Date Sampled: 9-15-12 - At: Lord Hobo, 92 Hampshire Street, Cambridge, MA, 02139, USA
Beer Style: Marzen/Oktoberfest
Alcohol by Volume: 5.60%
Serving Type: Keg, 500ml Mug
Rating: 3.87


The Festbier pours somewhat smooth with very low carbonation action, giving this solid beer a very thin and weak foam head. No lacing occurs on the glass. This is a clear beer with a decent amount of shine and a rich, dark amber color. This beer's color is a result of the traditional use of caramel roasted malt.


As is normal with caramel malt heavy Oktoberfests, this beer gives off a very sweet, fairly prominent caramel and medium roasted malt aroma with very little hoppy character to speak of. The aroma also gives off a bit of nuttiness, as well as some biscuity or bread like notes.


This is a medium light bodied brew with a lower viscosity, a low level of carbonation, and a smoother feel overall. There is a moderate amount of dryness at the finish with very little lingering. This beer is fairly easy to drink with a moderate light weight. There is some definite bitterness in the finish as well.

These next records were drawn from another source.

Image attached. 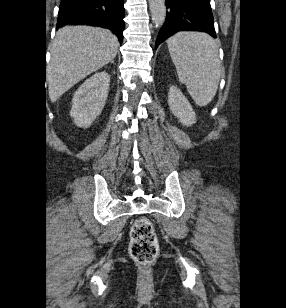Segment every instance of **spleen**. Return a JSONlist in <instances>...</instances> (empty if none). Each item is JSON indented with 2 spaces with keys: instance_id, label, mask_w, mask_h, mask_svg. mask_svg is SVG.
<instances>
[{
  "instance_id": "obj_1",
  "label": "spleen",
  "mask_w": 286,
  "mask_h": 308,
  "mask_svg": "<svg viewBox=\"0 0 286 308\" xmlns=\"http://www.w3.org/2000/svg\"><path fill=\"white\" fill-rule=\"evenodd\" d=\"M179 81L198 106L214 98L221 76L216 41L206 33L182 31L167 40Z\"/></svg>"
}]
</instances>
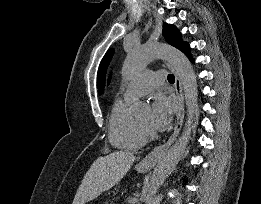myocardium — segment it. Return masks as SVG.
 <instances>
[{
    "label": "myocardium",
    "mask_w": 261,
    "mask_h": 204,
    "mask_svg": "<svg viewBox=\"0 0 261 204\" xmlns=\"http://www.w3.org/2000/svg\"><path fill=\"white\" fill-rule=\"evenodd\" d=\"M137 124H138L141 132L145 136V138H155L156 137V133L151 128L145 126L139 120H137Z\"/></svg>",
    "instance_id": "1"
}]
</instances>
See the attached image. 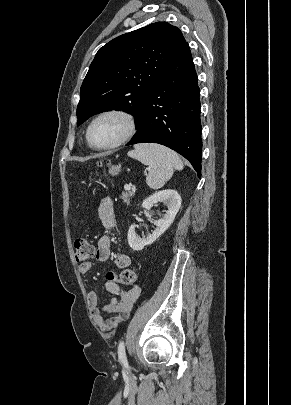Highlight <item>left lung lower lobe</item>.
<instances>
[{
  "label": "left lung lower lobe",
  "mask_w": 291,
  "mask_h": 405,
  "mask_svg": "<svg viewBox=\"0 0 291 405\" xmlns=\"http://www.w3.org/2000/svg\"><path fill=\"white\" fill-rule=\"evenodd\" d=\"M200 89L186 42L151 87L142 120L127 145L158 143L185 157L201 176Z\"/></svg>",
  "instance_id": "obj_1"
}]
</instances>
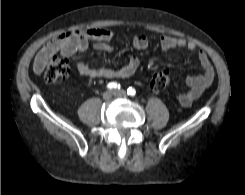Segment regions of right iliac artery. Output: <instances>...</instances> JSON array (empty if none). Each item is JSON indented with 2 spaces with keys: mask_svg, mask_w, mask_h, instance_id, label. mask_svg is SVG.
I'll use <instances>...</instances> for the list:
<instances>
[{
  "mask_svg": "<svg viewBox=\"0 0 245 195\" xmlns=\"http://www.w3.org/2000/svg\"><path fill=\"white\" fill-rule=\"evenodd\" d=\"M120 84L116 83V82H111L107 85V88L109 89H120Z\"/></svg>",
  "mask_w": 245,
  "mask_h": 195,
  "instance_id": "obj_1",
  "label": "right iliac artery"
}]
</instances>
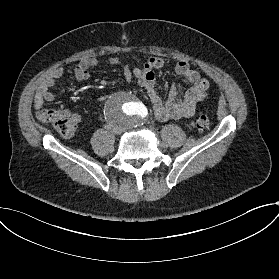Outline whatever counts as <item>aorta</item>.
<instances>
[{"label":"aorta","mask_w":279,"mask_h":279,"mask_svg":"<svg viewBox=\"0 0 279 279\" xmlns=\"http://www.w3.org/2000/svg\"><path fill=\"white\" fill-rule=\"evenodd\" d=\"M140 103L136 101L129 93L122 92L114 95L106 106V114L112 121L122 122V124H131L140 117Z\"/></svg>","instance_id":"obj_1"}]
</instances>
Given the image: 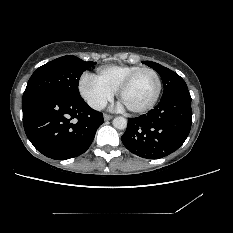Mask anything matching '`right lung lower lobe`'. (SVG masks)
<instances>
[{"mask_svg":"<svg viewBox=\"0 0 233 233\" xmlns=\"http://www.w3.org/2000/svg\"><path fill=\"white\" fill-rule=\"evenodd\" d=\"M23 126L28 139L43 155L66 160L91 145L103 114L80 97L45 92L23 99Z\"/></svg>","mask_w":233,"mask_h":233,"instance_id":"obj_1","label":"right lung lower lobe"}]
</instances>
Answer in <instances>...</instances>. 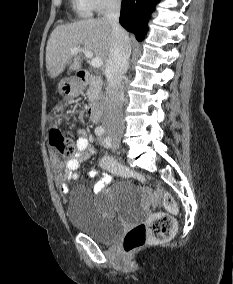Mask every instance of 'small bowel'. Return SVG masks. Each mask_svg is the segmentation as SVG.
Returning a JSON list of instances; mask_svg holds the SVG:
<instances>
[{
	"label": "small bowel",
	"mask_w": 233,
	"mask_h": 284,
	"mask_svg": "<svg viewBox=\"0 0 233 284\" xmlns=\"http://www.w3.org/2000/svg\"><path fill=\"white\" fill-rule=\"evenodd\" d=\"M78 136L76 141V151L71 154L65 163L59 162L54 156V172L55 181L62 192H66L69 188V182L78 178L77 170L80 164L95 155V149L91 139L87 136L83 129H77ZM99 174L98 169H92L88 177L93 179ZM108 183V177L103 176L95 185V191H100Z\"/></svg>",
	"instance_id": "small-bowel-1"
}]
</instances>
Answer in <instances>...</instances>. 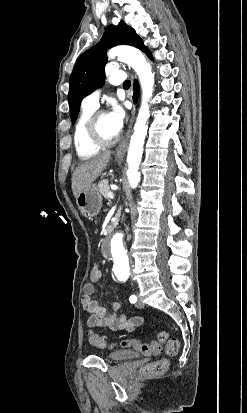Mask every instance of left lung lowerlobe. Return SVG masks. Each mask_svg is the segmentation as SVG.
<instances>
[{
	"label": "left lung lower lobe",
	"mask_w": 247,
	"mask_h": 413,
	"mask_svg": "<svg viewBox=\"0 0 247 413\" xmlns=\"http://www.w3.org/2000/svg\"><path fill=\"white\" fill-rule=\"evenodd\" d=\"M148 57H149L150 59H152V55H151V54H149ZM134 91H135V93H134V100H136L137 94H138V92H139V86H138V83H137L136 80L134 81Z\"/></svg>",
	"instance_id": "0a47b994"
}]
</instances>
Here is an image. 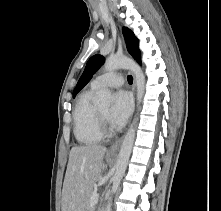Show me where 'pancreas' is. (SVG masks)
Returning a JSON list of instances; mask_svg holds the SVG:
<instances>
[{"mask_svg": "<svg viewBox=\"0 0 221 211\" xmlns=\"http://www.w3.org/2000/svg\"><path fill=\"white\" fill-rule=\"evenodd\" d=\"M96 193L95 190H91L90 193L87 195L85 202H84V210L83 211H93V206L91 205V197Z\"/></svg>", "mask_w": 221, "mask_h": 211, "instance_id": "pancreas-1", "label": "pancreas"}]
</instances>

The flavor is dominated by a rich, roasted sweet malty profile with a well balaced mixture of both sweetness and bitterness through the entirety of the flavor experience. This beer is sweeter at the beginning, emphasizing the use of lighter German malt, mixing with hops in the middle of the tounge, and finishing with a generally hops prominent, short lingering aftertaste.

Our Take

Sadly, for those of you who were looking forward to heading to Bavaria for the festival this year, Oktoberfest is over, which means you'll have to wait until fall 2013. Fear not though, because there is still a short window of opportunity to get your hands on a real American alternative. The Festbier has all of the great malty qualities of the authentic brews without the authentic import price. A rich nutty aroma welcomes the beer drinker to satisfy sensual curiosity with an easily taken substantial gulp of what genuinely is a great attempt at recreating the local Munchner offering. This is a medium weighted beverage which is relatively easy to drink, making it a bit precarious for the over eager drinker, especially when served in large mugs. We're not going to say that this is as good as getting a real Marzen in a German beer tent with kasespatzle and wurst. We don't even know whether this beer abides by the Reinheitsgebot. What we can say though, is that this is a beer which can be looked at like an valuable souvenir. A little piece of local culture often made in some foreign country, made to represent some country or travel experience where it is sold in (manufacturing job outsourcing debates aside). Sure, we can't formally promise you that you'd like this as much as a trip to Munich but at the least, this is a very good beer. We'd recommend you give it a whirl before you go off and spend $3000 on a round trip Lufthansa flight... just for good measure (and we know how the Germans like that attitude).